_Problem to solve_: Without the pictures, give the records again exactly as they appear.

#####

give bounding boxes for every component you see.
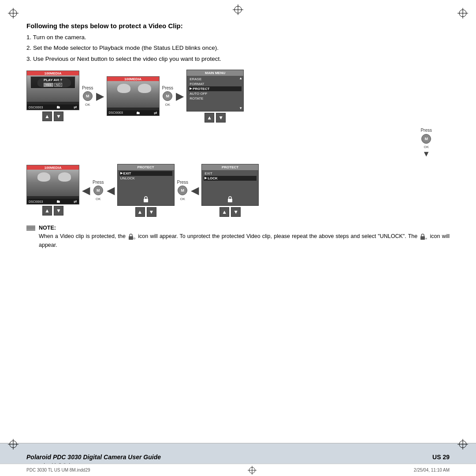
protect-2-exit: EXIT — [204, 171, 257, 176]
photo-silhouette-2 — [107, 81, 159, 108]
bottom-left: PDC 3030 TL US UM 8M.indd29 — [26, 468, 90, 472]
main-heading: Following the steps below to protect a V… — [26, 22, 450, 30]
step-list: 1. Turn on the camera. 2. Set the Mode s… — [26, 33, 450, 63]
svg-rect-9 — [144, 199, 148, 202]
protect-1-items: ▶ EXIT UNLOCK — [118, 170, 174, 182]
svg-text:on: on — [134, 237, 135, 240]
protect-arrow: ▶ — [190, 87, 192, 90]
nav-down-p2[interactable]: ▼ — [231, 207, 241, 217]
right-arrow-icon-1: ▶ — [96, 90, 104, 102]
menu-item-format: FORMAT — [189, 82, 242, 86]
lock-off-icon: off — [420, 234, 427, 240]
press-label-2: Press — [162, 86, 174, 90]
note-label: NOTE: — [39, 225, 56, 231]
screen-2-icon2: ⇌ — [154, 111, 157, 115]
nav-down-p1[interactable]: ▼ — [147, 207, 156, 217]
screen-back-photo — [27, 170, 79, 196]
screen-2-bottom: DSCI0003 🖿 ⇌ — [107, 110, 159, 115]
nav-up-1[interactable]: ▲ — [42, 112, 52, 121]
press-label-down: Press — [420, 128, 432, 133]
m-button-2[interactable]: M — [163, 91, 172, 101]
reg-mark-bottom-center — [248, 466, 257, 475]
nav-up-p1[interactable]: ▲ — [135, 207, 145, 217]
note-content: NOTE: When a Video clip is protected, th… — [39, 224, 450, 249]
m-button-1[interactable]: M — [83, 91, 93, 101]
left-arrow-icon-1: ◀ — [82, 184, 90, 197]
m-button-4[interactable]: M — [178, 186, 187, 195]
nav-down-1[interactable]: ▼ — [54, 112, 63, 121]
footer-page: US 29 — [432, 454, 450, 461]
nav-down-menu[interactable]: ▼ — [216, 113, 226, 123]
play-avi-overlay: PLAY AVI ? YES NO — [30, 76, 75, 89]
camera-unit-back: 100MEDIA DSCI0003 🖿 ⇌ ▲ ▼ — [26, 165, 79, 216]
screen-back-icon2: ⇌ — [74, 199, 77, 204]
screen-back-bottom: DSCI0003 🖿 ⇌ — [27, 199, 79, 204]
left-arrow-icon-2: ◀ — [107, 184, 115, 197]
protect-screen-2: PROTECT EXIT ▶ LOCK — [201, 164, 259, 206]
screen-back-icon1: 🖿 — [56, 199, 60, 204]
lock-icon-protect1 — [143, 196, 149, 204]
screen-1-id: DSCI0003 — [29, 106, 43, 109]
protect-screen-1: PROTECT ▶ EXIT UNLOCK — [117, 164, 175, 206]
transition-2: Press M OK — [162, 86, 174, 107]
scroll-down-icon: ▼ — [239, 106, 242, 110]
press-label-4: Press — [177, 180, 189, 185]
press-label-1: Press — [82, 86, 93, 90]
protect-1-unlock: UNLOCK — [119, 176, 172, 181]
down-transition: Press M OK ▼ — [26, 128, 450, 159]
play-avi-buttons: YES NO — [32, 83, 74, 87]
menu-item-autooff: AUTO OFF — [189, 91, 242, 96]
note-icon — [26, 224, 35, 233]
exit-arrow-1: ▶ — [120, 171, 123, 175]
diagram-row-1: 100MEDIA PLAY AVI ? YES NO DSCI0003 — [26, 70, 450, 123]
nav-up-back[interactable]: ▲ — [42, 206, 52, 216]
screen-back-id: DSCI0003 — [29, 200, 43, 203]
footer-main: Polaroid PDC 3030 Digital Camera User Gu… — [0, 452, 476, 462]
step-3: 3. Use Previous or Next button to select… — [26, 55, 450, 63]
footer-title: Polaroid PDC 3030 Digital Camera User Gu… — [26, 454, 161, 461]
protect-unit-2: PROTECT EXIT ▶ LOCK — [201, 164, 259, 217]
no-btn: NO — [54, 83, 63, 87]
camera-1-nav: ▲ ▼ — [42, 112, 63, 121]
note-text1: When a Video clip is protected, the — [39, 233, 126, 239]
bottom-right: 2/25/04, 11:10 AM — [414, 468, 450, 472]
svg-text:off: off — [425, 237, 427, 240]
nav-down-back[interactable]: ▼ — [54, 206, 63, 216]
diagram-row-2: 100MEDIA DSCI0003 🖿 ⇌ ▲ ▼ ◀ — [26, 164, 450, 217]
protect-2-nav: ▲ ▼ — [219, 207, 241, 217]
main-menu-items: ERASE FORMAT ▶ PROTECT AUTO OFF — [187, 76, 243, 102]
bottom-strip: PDC 3030 TL US UM 8M.indd29 2/25/04, 11:… — [0, 464, 476, 476]
protect-unit-1: PROTECT ▶ EXIT UNLOCK — [117, 164, 175, 217]
svg-rect-10 — [228, 199, 232, 202]
reg-mark-right — [457, 439, 468, 450]
step-2: 2. Set the Mode selector to Playback mod… — [26, 44, 450, 52]
ok-label-3: OK — [96, 197, 101, 201]
screen-1-icon2: ⇌ — [74, 105, 77, 109]
main-menu-unit: MAIN MENU ERASE FORMAT ▶ PROTECT — [186, 70, 244, 123]
ok-label-1: OK — [85, 103, 90, 107]
screen-1-bottom: DSCI0003 🖿 ⇌ — [27, 104, 79, 110]
transition-3: Press M OK — [93, 180, 104, 201]
main-menu-screen: MAIN MENU ERASE FORMAT ▶ PROTECT — [186, 70, 244, 112]
protect-2-items: EXIT ▶ LOCK — [202, 170, 258, 182]
arrow-left-2: ◀ — [107, 184, 115, 197]
press-label-3: Press — [93, 180, 104, 185]
transition-1: Press M OK — [82, 86, 93, 107]
m-button-down[interactable]: M — [421, 134, 431, 144]
protect-2-lock: ▶ LOCK — [204, 176, 257, 181]
play-avi-title: PLAY AVI ? — [32, 78, 74, 82]
screen-1-icon1: 🖿 — [56, 105, 60, 109]
lock-on-icon: on — [128, 234, 135, 240]
nav-up-p2[interactable]: ▲ — [219, 207, 229, 217]
press-m-down: Press M OK ▼ — [420, 128, 432, 159]
reg-mark-left — [8, 439, 19, 450]
screen-back: 100MEDIA DSCI0003 🖿 ⇌ — [26, 165, 79, 205]
ok-label-2: OK — [165, 103, 171, 107]
menu-item-protect: ▶ PROTECT — [189, 86, 242, 91]
transition-4: Press M OK — [177, 180, 189, 201]
menu-item-rotate: ROTATE — [189, 96, 242, 101]
camera-back-nav: ▲ ▼ — [42, 206, 63, 216]
nav-up-menu[interactable]: ▲ — [205, 113, 214, 123]
screen-2-photo — [107, 81, 159, 108]
m-button-3[interactable]: M — [93, 186, 103, 195]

#####

_Result for this exercise_:
give bounding boxes for every component you see.
protect-2-exit: EXIT — [204, 171, 257, 176]
photo-silhouette-2 — [107, 81, 159, 108]
bottom-left: PDC 3030 TL US UM 8M.indd29 — [26, 468, 90, 472]
main-heading: Following the steps below to protect a V… — [26, 22, 450, 30]
step-list: 1. Turn on the camera. 2. Set the Mode s… — [26, 33, 450, 63]
svg-rect-9 — [144, 199, 148, 202]
protect-1-items: ▶ EXIT UNLOCK — [118, 170, 174, 182]
svg-text:on: on — [134, 237, 135, 240]
protect-arrow: ▶ — [190, 87, 192, 90]
nav-down-p2[interactable]: ▼ — [231, 207, 241, 217]
right-arrow-icon-1: ▶ — [96, 90, 104, 102]
menu-item-format: FORMAT — [189, 82, 242, 86]
lock-off-icon: off — [420, 234, 427, 240]
press-label-2: Press — [162, 86, 174, 90]
note-label: NOTE: — [39, 225, 56, 231]
screen-2-icon2: ⇌ — [154, 111, 157, 115]
nav-down-p1[interactable]: ▼ — [147, 207, 156, 217]
screen-back-photo — [27, 170, 79, 196]
screen-2-bottom: DSCI0003 🖿 ⇌ — [107, 110, 159, 115]
nav-up-1[interactable]: ▲ — [42, 112, 52, 121]
press-label-down: Press — [420, 128, 432, 133]
m-button-2[interactable]: M — [163, 91, 172, 101]
reg-mark-bottom-center — [248, 466, 257, 475]
nav-up-p1[interactable]: ▲ — [135, 207, 145, 217]
note-content: NOTE: When a Video clip is protected, th… — [39, 224, 450, 249]
m-button-1[interactable]: M — [83, 91, 93, 101]
left-arrow-icon-1: ◀ — [82, 184, 90, 197]
m-button-4[interactable]: M — [178, 186, 187, 195]
nav-down-1[interactable]: ▼ — [54, 112, 63, 121]
footer-page: US 29 — [432, 454, 450, 461]
nav-down-menu[interactable]: ▼ — [216, 113, 226, 123]
play-avi-overlay: PLAY AVI ? YES NO — [30, 76, 75, 89]
camera-unit-back: 100MEDIA DSCI0003 🖿 ⇌ ▲ ▼ — [26, 165, 79, 216]
screen-back-icon2: ⇌ — [74, 199, 77, 204]
screen-back-bottom: DSCI0003 🖿 ⇌ — [27, 199, 79, 204]
left-arrow-icon-2: ◀ — [107, 184, 115, 197]
protect-screen-2: PROTECT EXIT ▶ LOCK — [201, 164, 259, 206]
screen-back-icon1: 🖿 — [56, 199, 60, 204]
lock-icon-protect1 — [143, 196, 149, 204]
screen-1-id: DSCI0003 — [29, 106, 43, 109]
protect-screen-1: PROTECT ▶ EXIT UNLOCK — [117, 164, 175, 206]
transition-2: Press M OK — [162, 86, 174, 107]
scroll-down-icon: ▼ — [239, 106, 242, 110]
press-label-4: Press — [177, 180, 189, 185]
press-label-1: Press — [82, 86, 93, 90]
protect-1-unlock: UNLOCK — [119, 176, 172, 181]
down-transition: Press M OK ▼ — [26, 128, 450, 159]
play-avi-buttons: YES NO — [32, 83, 74, 87]
menu-item-autooff: AUTO OFF — [189, 91, 242, 96]
note-icon — [26, 224, 35, 233]
exit-arrow-1: ▶ — [120, 171, 123, 175]
diagram-row-1: 100MEDIA PLAY AVI ? YES NO DSCI0003 — [26, 70, 450, 123]
nav-up-back[interactable]: ▲ — [42, 206, 52, 216]
screen-back-id: DSCI0003 — [29, 200, 43, 203]
footer-main: Polaroid PDC 3030 Digital Camera User Gu… — [0, 452, 476, 462]
step-3: 3. Use Previous or Next button to select… — [26, 55, 450, 63]
footer-title: Polaroid PDC 3030 Digital Camera User Gu… — [26, 454, 161, 461]
protect-unit-2: PROTECT EXIT ▶ LOCK — [201, 164, 259, 217]
no-btn: NO — [54, 83, 63, 87]
camera-1-nav: ▲ ▼ — [42, 112, 63, 121]
note-text1: When a Video clip is protected, the — [39, 233, 126, 239]
bottom-right: 2/25/04, 11:10 AM — [414, 468, 450, 472]
svg-text:off: off — [425, 237, 427, 240]
nav-down-back[interactable]: ▼ — [54, 206, 63, 216]
diagram-row-2: 100MEDIA DSCI0003 🖿 ⇌ ▲ ▼ ◀ — [26, 164, 450, 217]
protect-2-nav: ▲ ▼ — [219, 207, 241, 217]
main-menu-items: ERASE FORMAT ▶ PROTECT AUTO OFF — [187, 76, 243, 102]
bottom-strip: PDC 3030 TL US UM 8M.indd29 2/25/04, 11:… — [0, 464, 476, 476]
protect-unit-1: PROTECT ▶ EXIT UNLOCK — [117, 164, 175, 217]
svg-rect-10 — [228, 199, 232, 202]
reg-mark-right — [457, 439, 468, 450]
step-2: 2. Set the Mode selector to Playback mod… — [26, 44, 450, 52]
ok-label-3: OK — [96, 197, 101, 201]
screen-1-icon2: ⇌ — [74, 105, 77, 109]
main-menu-unit: MAIN MENU ERASE FORMAT ▶ PROTECT — [186, 70, 244, 123]
ok-label-1: OK — [85, 103, 90, 107]
screen-1-bottom: DSCI0003 🖿 ⇌ — [27, 104, 79, 110]
transition-3: Press M OK — [93, 180, 104, 201]
main-menu-screen: MAIN MENU ERASE FORMAT ▶ PROTECT — [186, 70, 244, 112]
protect-2-items: EXIT ▶ LOCK — [202, 170, 258, 182]
arrow-left-2: ◀ — [107, 184, 115, 197]
press-label-3: Press — [93, 180, 104, 185]
transition-1: Press M OK — [82, 86, 93, 107]
m-button-down[interactable]: M — [421, 134, 431, 144]
protect-2-lock: ▶ LOCK — [204, 176, 257, 181]
play-avi-title: PLAY AVI ? — [32, 78, 74, 82]
screen-1-icon1: 🖿 — [56, 105, 60, 109]
lock-on-icon: on — [128, 234, 135, 240]
nav-up-p2[interactable]: ▲ — [219, 207, 229, 217]
press-m-down: Press M OK ▼ — [420, 128, 432, 159]
reg-mark-left — [8, 439, 19, 450]
screen-back: 100MEDIA DSCI0003 🖿 ⇌ — [26, 165, 79, 205]
ok-label-2: OK — [165, 103, 171, 107]
menu-item-protect: ▶ PROTECT — [189, 86, 242, 91]
transition-4: Press M OK — [177, 180, 189, 201]
menu-item-rotate: ROTATE — [189, 96, 242, 101]
camera-back-nav: ▲ ▼ — [42, 206, 63, 216]
nav-up-menu[interactable]: ▲ — [205, 113, 214, 123]
screen-2-photo — [107, 81, 159, 108]
m-button-3[interactable]: M — [93, 186, 103, 195]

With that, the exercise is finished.